**WORK TO COMPLETE:** Could you repeat the records below exactly, leaving the pictures out?

**THE DATA:**
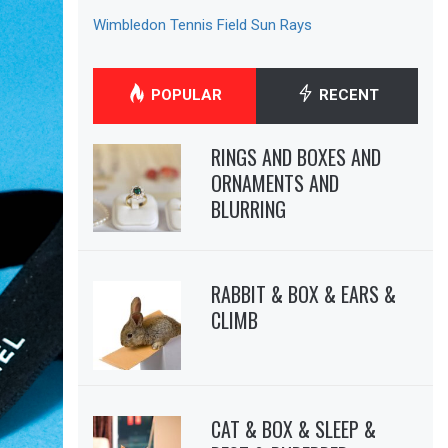
Wimbledon Tennis Field Sun Rays
POPULAR
RECENT
RINGS AND BOXES AND
ORNAMENTS AND
BLURRING
RABBIT & BOX & EARS &
CLIMB
CAT & BOX & SLEEP &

**ANSWER TO THIS PROBLEM:**
Wimbledon Tennis Field Sun Rays
POPULAR
RECENT
RINGS AND BOXES AND
ORNAMENTS AND
BLURRING
RABBIT & BOX & EARS &
CLIMB
CAT & BOX & SLEEP &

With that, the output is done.